La France s’aligne peu à peu sur la moyenne européenne, autour de 1,5 enfant par femme. Cette évolution relance la question du soutien à la parentalité dans les politiques publiques, et donc celle des droits familiaux à la retraite. Il faudrait donc mieux répartir cette aide de majoration de pension retraite pour les parents, notamment en l’ouvrant aux parents de moins de trois enfants. Mais certains craignent que la réforme entraîne des pertes importantes pour les familles nombreuses, qui comptaient sur cet avantage.

Face à ce constat et ces ambivalences, la DREES a récemment publié une étude proposant plusieurs pistes de réforme. Parmi elles, l’idée de réserver cette aide uniquement aux mères ou encore de l’accorder dès le premier ou le deuxième enfant. Ces propositions pourraient modifier en profondeur le fonctionnement des droits familiaux en matière de retraite, avec des conséquences variées selon les profils des retraités.

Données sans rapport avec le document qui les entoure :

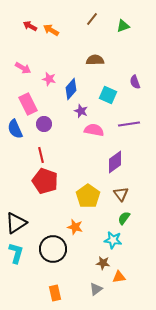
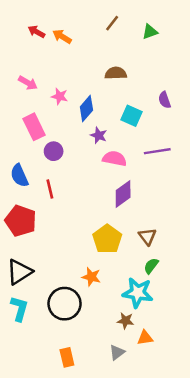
blue semicircle: (15, 129) -> (19, 176), moved
purple diamond: (115, 162) -> (123, 194), moved
red pentagon: (45, 181) -> (21, 221), moved
cyan star: (113, 240) -> (138, 293), size x1.4

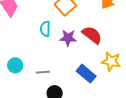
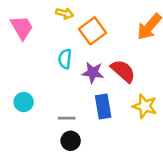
gray line: (43, 72) -> (67, 118), moved
blue rectangle: (86, 74) -> (103, 107), moved, turned 36

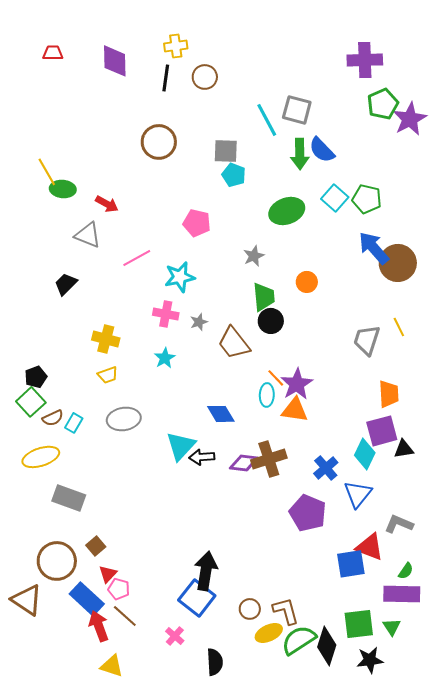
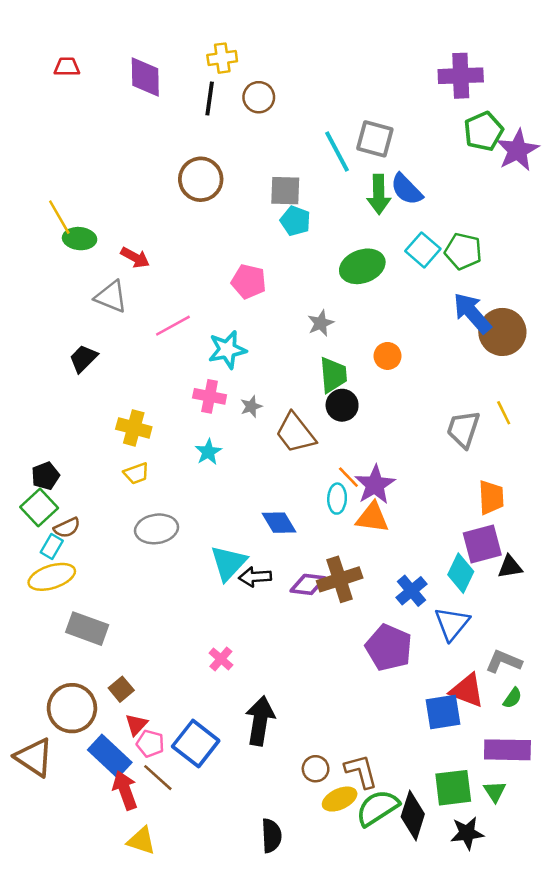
cyan rectangle: (74, 423) -> (52, 547), moved
green semicircle: (406, 571) -> (512, 698), moved
blue square: (197, 598) -> (196, 743), moved
pink cross: (175, 636) -> (221, 659), moved

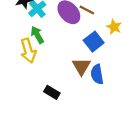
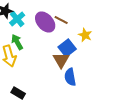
brown triangle: (81, 66) -> (61, 60), moved
black rectangle: (52, 92) -> (18, 93), moved

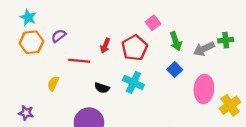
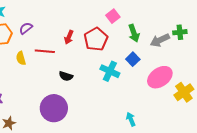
cyan cross: (133, 82) -> (110, 71), moved
yellow semicircle: (53, 84) -> (21, 58), moved, turned -40
pink ellipse: (204, 89) -> (160, 77), turned 50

2/ Les évolutions de la parentalité et du travail

Depuis plusieurs années, la manière de fonder une famille et de travailler a beaucoup changé. On ne vit plus tous selon le schéma dit traditionnel. Aujourd’hui, il y a de plus en plus de familles monoparentales, recomposées ou en union libre, et ces situations deviennent courantes. Selon l’INSEE en 1990, 12 % des familles avec enfants mineurs étaient monoparentales. En 2021, cette proportion a doublé, pour atteindre 25 %.

En parallèle, les femmes travaillent beaucoup plus qu’avant.Dans un article de l’INSEE en 2023, le taux d'activité des femmes de 15 à 64 ans s'établissait à 71,2 %, contre 76,8 % pour les hommes. Cet écart a très nettement diminué entre 1975 et 2023, passant  de 30 points d'écart à moins de 5,6 points. Mais cela ne réduit pas certaines inégalités car ce sont encore les femmes qui assument la plus grande partie des tâches liées aux enfants et à la maison. Même si certains pères s’impliquent davantage, l’égalité n’est pas encore là. Toujours d’après l’INSEE, en moyenne, les femmes consacrent 3h26 par jour aux tâches domestiques (ménage, courses, soins aux enfants, etc.), contre 2h pour les hommes.

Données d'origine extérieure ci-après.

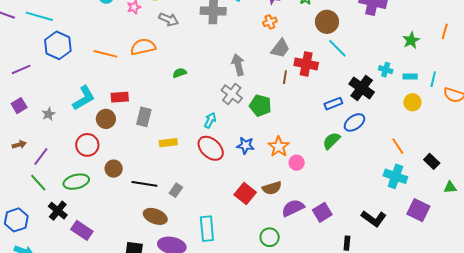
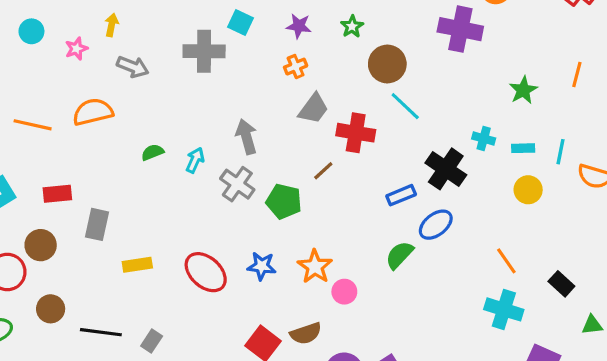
brown line: (285, 77) -> (323, 171), moved, turned 40
brown circle: (106, 119) -> (41, 245), moved
cyan arrow: (210, 120) -> (195, 160), moved

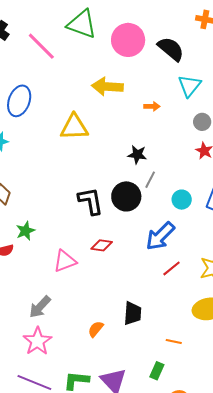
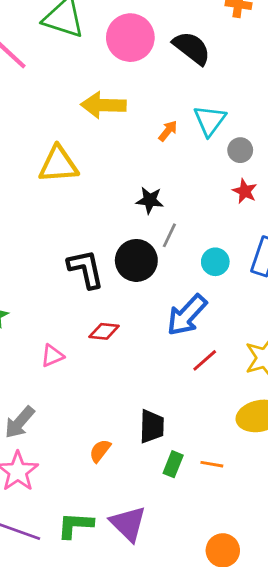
cyan triangle: (190, 86) -> (210, 121), moved
orange arrow: (152, 106) -> (168, 131), turned -49
pink triangle: (65, 261) -> (52, 356), size x0.7
green rectangle: (157, 371) -> (173, 464), moved

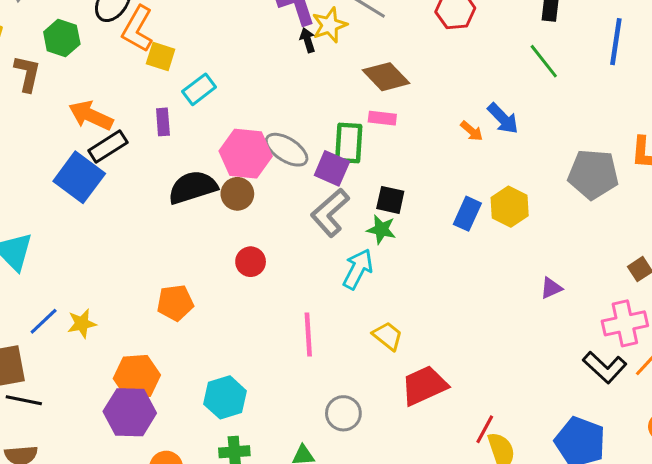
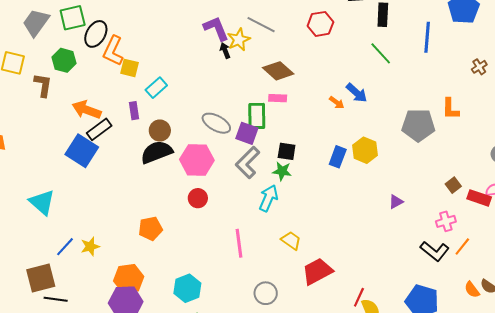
pink hexagon: (246, 154) -> (197, 160), moved
brown circle: (237, 194) -> (160, 131), moved
pink cross: (625, 323) -> (446, 221), size x0.7

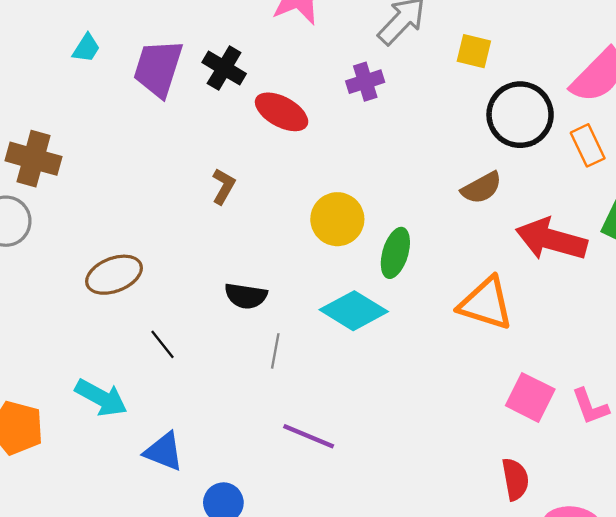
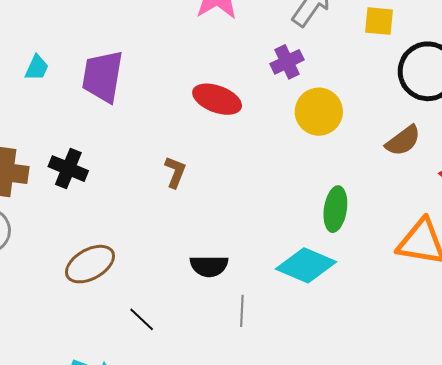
black cross: (224, 68) -> (68, 169), moved
yellow circle: (337, 219) -> (319, 112), moved

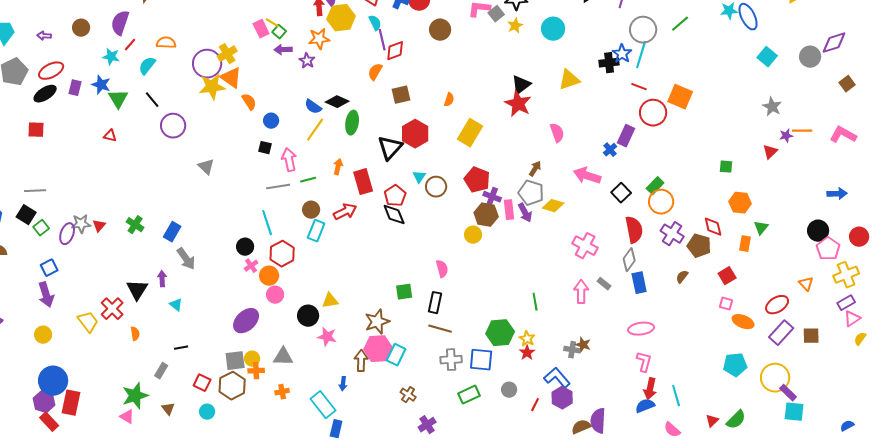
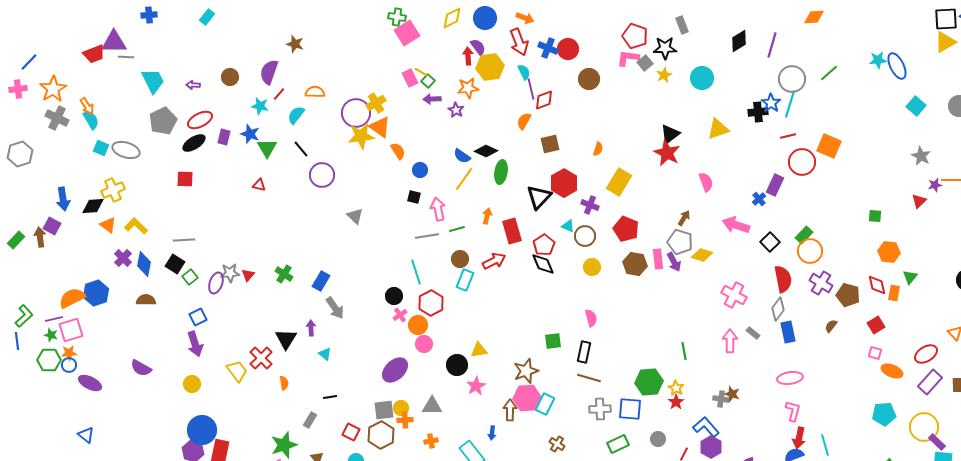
red line: (639, 87) -> (788, 136), turned -35
cyan triangle: (419, 177) -> (568, 226), turned -40
purple cross: (492, 197) -> (590, 205), moved
red diamond: (713, 227) -> (877, 285), moved
yellow circle: (473, 235) -> (592, 267), moved
pink star: (327, 337) -> (476, 386), turned 30

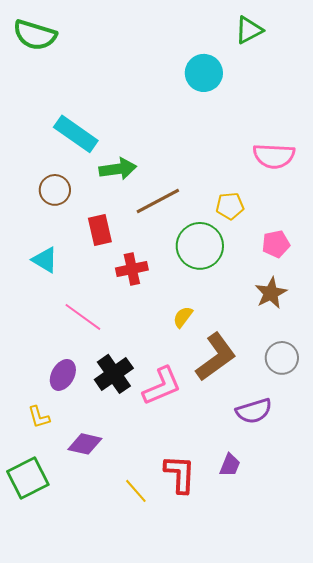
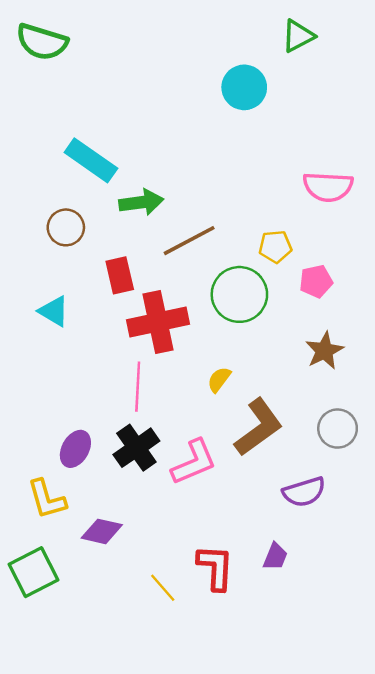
pink pentagon: (276, 244) -> (316, 281), moved
red cross: (132, 269) -> (158, 322), size x1.6
pink line: (83, 317) -> (138, 387), moved, turned 57
yellow L-shape: (39, 417) -> (47, 499), size x1.5

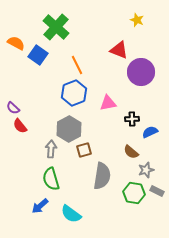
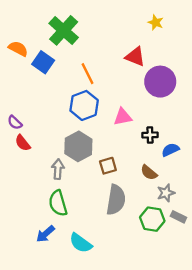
brown square: (84, 150) -> (108, 166), moved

Ces évolutions montrent que notre système de retraite – et en particulier les droits familiaux – doit s’adapter. Il faut prendre en compte le fait que désormais les femmes travaillent, qu'il y a une diversité des parcours de vie, des carrières souvent hachées des mères, et la réalité du partage inégal des responsabilités familiales.

3/ Les propositions de réforme de la DREES

Pour remédier à ces inégalités, la DREES propose plusieurs pistes de réforme :

1️⃣ Limiter la majoration aux mères uniquement : Cette mesure vise à réduire les écarts de pension entre hommes et femmes, en reconnaissant que les mères subissent souvent des interruptions de carrière ou des passages à temps partiel pour élever leurs enfants, ce qui impacte négativement leurs droits à la retraite.

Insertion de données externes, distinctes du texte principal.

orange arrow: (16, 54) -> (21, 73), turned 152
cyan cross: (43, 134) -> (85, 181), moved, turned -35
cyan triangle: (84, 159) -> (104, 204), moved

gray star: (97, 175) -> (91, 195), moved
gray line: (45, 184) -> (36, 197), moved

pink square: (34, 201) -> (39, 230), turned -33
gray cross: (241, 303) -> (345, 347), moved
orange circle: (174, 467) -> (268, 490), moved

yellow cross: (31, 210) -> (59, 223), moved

Aujourd’hui les femmes touchent en moyenne des pensions de retraite inférieures de 39% à celles des hommes (INSEE).

2️⃣ Accorder la majoration dès le premier ou le deuxième enfant : Actuellement réservée aux parents de trois enfants ou plus, cette extension permettrait de soutenir financièrement un plus grand nombre de familles, en particulier celles avec un ou deux enfants, et de mieux refléter les réalités familiales actuelles.

3️⃣ Remplacer la majoration proportionnelle par une somme fixe : Plutôt que d'appliquer un pourcentage de 10 %, la DREES suggère une majoration forfaitaire de 40 € par mois pour un enfant, 105 € pour deux enfants, et 160 € pour trois enfants ou plus. Cette approche vise à renforcer l'équité en offrant un soutien uniforme, indépendamment du montant de la pension, et à bénéficier davantage aux retraités aux pensions modestes.

La réforme des droits familiaux à la retraite pose une question essentielle : comment assurer son financement à long terme ? Avec un coût estimé à 8,4 milliards d’euros par an, l’extension du dispositif pourrait alourdir significativement les dépenses publiques. Dans un contexte de déficit budgétaire, chaque nouvelle mesure est scrutée de près pendant ces mois de discussions entre le gouvernement et les partenaires sociaux sur le sujet des retraites.